Engineered Biomimetic Copper Sulfide Nanozyme Mediates “Don’t Eat Me” Signaling for Photothermal and Chemodynamic Precision Therapies of Breast Cancer
Zhu Zhan, Weiqiong Zeng, Junzhao Liu, Liang Zhang, Yang Cao, Pan Li, Haitao Ran, Zhigang Wang
Abstract
The rapid development of nanomedicine has brought hope and confidence to the precise treatment of tumors. However, the efficacy of nanoparticle-mediated therapy is severely limited due to phagocytosis and clearance by macrophages. CD47 is a well-documented ″don't eat me″ signaling molecule that binds to the SIRPα receptor on the macrophage surface, inhibiting the phagocytic behavior of the macrophages.

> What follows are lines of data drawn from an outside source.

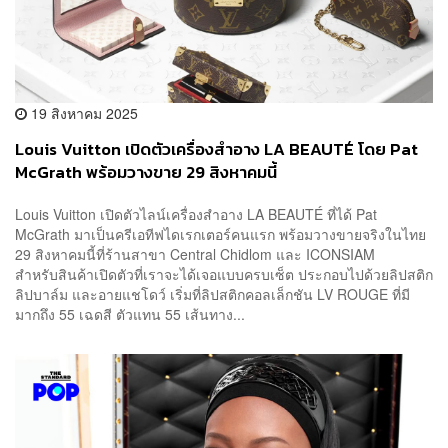
19 สิงหาคม 2025
Louis Vuitton เปิดตัวเครื่องสำอาง LA BEAUTÉ โดย Pat
McGrath พร้อมวางขาย 29 สิงหาคมนี้
Louis Vuitton เปิดตัวไลน์เครื่องสำอาง LA BEAUTÉ ที่ได้ Pat
McGrath มาเป็นครีเอทีฟไดเรกเตอร์คนแรก พร้อมวางขายจริงในไทย
29 สิงหาคมนี้ที่ร้านสาขา Central Chidlom และ ICONSIAM
สำหรับสินค้าเปิดตัวที่เราจะได้เจอแบบครบเซ็ต ประกอบไปด้วยลิปสติก
ลิปบาล์ม และอายแชโดว์ เริ่มที่ลิปสติกคอลเล็กชัน LV ROUGE ที่มี
มากถึง 55 เฉดสี ตัวแทน 55 เส้นทาง...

In this study, CD47-overexpressing cancer cell membranes were used to coat hollow copper sulfide nanoparticles. The nanoparticles were shown to have an extended circulatory half-life and to actively target breast cancer, leading to increased accumulation in the tumor tissue. An excellent photothermal therapeutic effect was produced by near-infrared laser irradiation. At the same time, β-lapachone within the nanoparticles generated large amounts of hydrogen peroxide in the tumor environment, which was then catalyzed by the copper sulfide nanozyme to cytotoxic hydroxyl radicals, exerting a chemodynamic therapeutic effect. This engineered biomimetic nanozyme, through the mediation of the ″don't eat me″ signal, achieved both photothermal and chemodynamic precision treatments of breast cancer, creating a new mode of safe and effective tumor treatment.